Mr. Brand joined HSN in 2006 with 16 years of experience as a programmer for local news, VH1 and, most recently, Lifetime, and he took cues from cable's ability to create branded events and applied them to his current role. Today, HSN is available in 95 million homes as well as on mobile devices like the iPhone, iPod Touch and Android, where consumers can watch a live HD feed and place orders. is also a heavily video-enhanced site where consumers can watch clips on each product and discuss them on YouTube, Facebook and Twitter. It's all part of what Mr. Brand calls "lifestyle editorial-programmed commerce." And with a modest marketing budget (HSN spent close to $5 million on measured media in 2009, according to Kantar Media), Mr. Brand's mission is simple. "Our goal is to bring stories to life."

Ad Age: How did you activate the whole company around the "Eat Pray Love" promotion?

Mr. Brand: We have a call center with 1,500 reps that were on the phones and able to handle every call. We wanted to make sure they were familiar with the story and were given the chance to read the book. Sony gave us 2,500 books that we gave to our staff on all our campuses. So if someone called and said, "I really want that scarf from Italy," and that call-center rep knows exactly what she's talking about, by having that conversation you then create this community.

Sony literally had a premiere party in St. Petersburg, Fla. [near our headquarters], and we worked with the shifts of our employees so they could see the film at our centers in California, Virginia and Tennessee. If we didn't prepare our teams through the book or the opportunity to see the movie, we might not have had such a successful event. It's about customer engagement, building the brand and conversation.

Ad Age:You come from a 20-year TV programming background. How were you able to apply that to your current role?

Mr. Brand: When I first met with [HSN Inc. CEO] Mindy Grossman, I knew she had worked with some great brands like Nike and Ralph Lauren, but I was pretty skeptical about HSN because it was a shopping channel. But after meeting with Mindy and understanding what brands were here and what she had her eye on, I understood this was a company that was nearly 30 years old, that we could transform and turn it into lifestyle programming. We wanted to tell more stories and still sell product at the same time, and kind of marry it all to bring it to life in a unique way.

Ad Age: You completed a fashion rebrand in January 2009, in the thick of the economic downturn, and have seen sales triple since then. How?

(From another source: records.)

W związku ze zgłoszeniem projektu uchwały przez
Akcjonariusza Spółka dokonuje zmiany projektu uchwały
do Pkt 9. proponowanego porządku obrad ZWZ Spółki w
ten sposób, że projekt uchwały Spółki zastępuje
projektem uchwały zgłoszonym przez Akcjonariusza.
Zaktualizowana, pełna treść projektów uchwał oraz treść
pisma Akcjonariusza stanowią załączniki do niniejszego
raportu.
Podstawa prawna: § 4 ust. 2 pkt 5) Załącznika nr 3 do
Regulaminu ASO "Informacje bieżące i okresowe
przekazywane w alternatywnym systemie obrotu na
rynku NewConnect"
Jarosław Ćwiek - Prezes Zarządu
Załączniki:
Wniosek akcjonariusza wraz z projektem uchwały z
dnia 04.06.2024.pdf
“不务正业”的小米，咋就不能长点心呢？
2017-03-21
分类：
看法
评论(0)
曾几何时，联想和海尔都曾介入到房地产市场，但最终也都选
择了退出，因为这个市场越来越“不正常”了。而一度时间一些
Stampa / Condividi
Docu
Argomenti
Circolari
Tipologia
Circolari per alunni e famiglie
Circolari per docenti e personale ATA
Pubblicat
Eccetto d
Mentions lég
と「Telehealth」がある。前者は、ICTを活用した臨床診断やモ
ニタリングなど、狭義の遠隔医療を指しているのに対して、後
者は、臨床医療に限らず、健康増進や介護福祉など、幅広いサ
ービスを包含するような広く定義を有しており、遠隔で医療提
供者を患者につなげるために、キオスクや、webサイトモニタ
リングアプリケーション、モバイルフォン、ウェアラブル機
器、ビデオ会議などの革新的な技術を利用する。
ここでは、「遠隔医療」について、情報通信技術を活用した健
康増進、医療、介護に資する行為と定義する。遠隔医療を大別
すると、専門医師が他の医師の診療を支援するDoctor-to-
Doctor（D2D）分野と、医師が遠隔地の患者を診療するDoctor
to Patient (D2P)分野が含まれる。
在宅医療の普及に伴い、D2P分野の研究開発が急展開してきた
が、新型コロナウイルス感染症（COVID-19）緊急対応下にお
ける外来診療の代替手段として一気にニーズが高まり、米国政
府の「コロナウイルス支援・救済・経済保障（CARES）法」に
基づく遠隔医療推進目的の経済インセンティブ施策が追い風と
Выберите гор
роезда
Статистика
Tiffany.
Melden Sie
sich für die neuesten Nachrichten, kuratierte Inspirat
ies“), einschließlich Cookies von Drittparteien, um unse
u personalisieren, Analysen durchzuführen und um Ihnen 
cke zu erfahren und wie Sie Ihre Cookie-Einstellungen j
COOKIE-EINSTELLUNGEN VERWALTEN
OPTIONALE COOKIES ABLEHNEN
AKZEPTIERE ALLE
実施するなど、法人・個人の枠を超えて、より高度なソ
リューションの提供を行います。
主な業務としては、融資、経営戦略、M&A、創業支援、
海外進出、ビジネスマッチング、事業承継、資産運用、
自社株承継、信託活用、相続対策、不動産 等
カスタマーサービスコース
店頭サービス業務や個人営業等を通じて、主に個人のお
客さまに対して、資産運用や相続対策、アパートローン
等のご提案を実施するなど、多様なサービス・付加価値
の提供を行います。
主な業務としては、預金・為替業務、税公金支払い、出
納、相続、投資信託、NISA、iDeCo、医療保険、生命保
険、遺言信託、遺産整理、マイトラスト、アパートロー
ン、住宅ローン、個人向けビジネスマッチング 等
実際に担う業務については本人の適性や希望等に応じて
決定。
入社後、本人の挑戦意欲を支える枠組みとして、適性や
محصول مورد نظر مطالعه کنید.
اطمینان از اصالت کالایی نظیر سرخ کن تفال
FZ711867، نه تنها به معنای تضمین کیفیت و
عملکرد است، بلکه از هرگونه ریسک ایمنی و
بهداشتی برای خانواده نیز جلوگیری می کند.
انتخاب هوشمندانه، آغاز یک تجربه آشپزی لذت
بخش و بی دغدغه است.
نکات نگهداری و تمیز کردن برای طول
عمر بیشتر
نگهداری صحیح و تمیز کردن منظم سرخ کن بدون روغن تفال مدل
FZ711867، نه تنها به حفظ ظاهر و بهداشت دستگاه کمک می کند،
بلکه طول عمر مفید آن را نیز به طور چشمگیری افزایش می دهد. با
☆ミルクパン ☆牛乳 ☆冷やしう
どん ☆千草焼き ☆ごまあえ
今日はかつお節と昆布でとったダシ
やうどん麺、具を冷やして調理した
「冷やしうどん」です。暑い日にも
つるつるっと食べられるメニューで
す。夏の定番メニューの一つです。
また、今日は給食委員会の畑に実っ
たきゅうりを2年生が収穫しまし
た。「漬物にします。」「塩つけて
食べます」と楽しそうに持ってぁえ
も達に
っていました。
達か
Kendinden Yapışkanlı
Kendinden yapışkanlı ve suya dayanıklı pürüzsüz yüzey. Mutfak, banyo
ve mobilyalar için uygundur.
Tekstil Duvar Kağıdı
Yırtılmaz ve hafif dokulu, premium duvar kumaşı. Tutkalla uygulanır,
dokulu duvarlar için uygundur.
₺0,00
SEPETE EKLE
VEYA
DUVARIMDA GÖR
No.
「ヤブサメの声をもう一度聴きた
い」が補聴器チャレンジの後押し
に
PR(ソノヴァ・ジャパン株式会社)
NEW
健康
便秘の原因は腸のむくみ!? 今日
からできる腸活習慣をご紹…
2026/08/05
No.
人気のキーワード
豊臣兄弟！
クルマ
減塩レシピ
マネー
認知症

Mr. Brand: What we've acknowledged through the economic downturn is that customers are going to be very discerning and looking for something unique and special. More than 70% of our products are proprietary and can only be found on HSN and our platforms. So pairing that with this idea that we never stopped investing in innovation and technology during the challenging economic environment allowed us to emerge with strength. For example, we made a shift from fine jewelry to a higher percentage of fashion jewelry. [Our customer] still wanted to shop and enjoyed the experience, but perhaps she didn't want to spend as much going in.

5 Tips

1. Study your competitors, and find your point of differentiation. That will anchor your strategy.

2. Create events the whole company can get around, and consumers will reward you.

3. Build long-term partnerships, not one-off stunts.

4. Start conversations; don't play catch up.

5. Make your product available wherever your consumer is.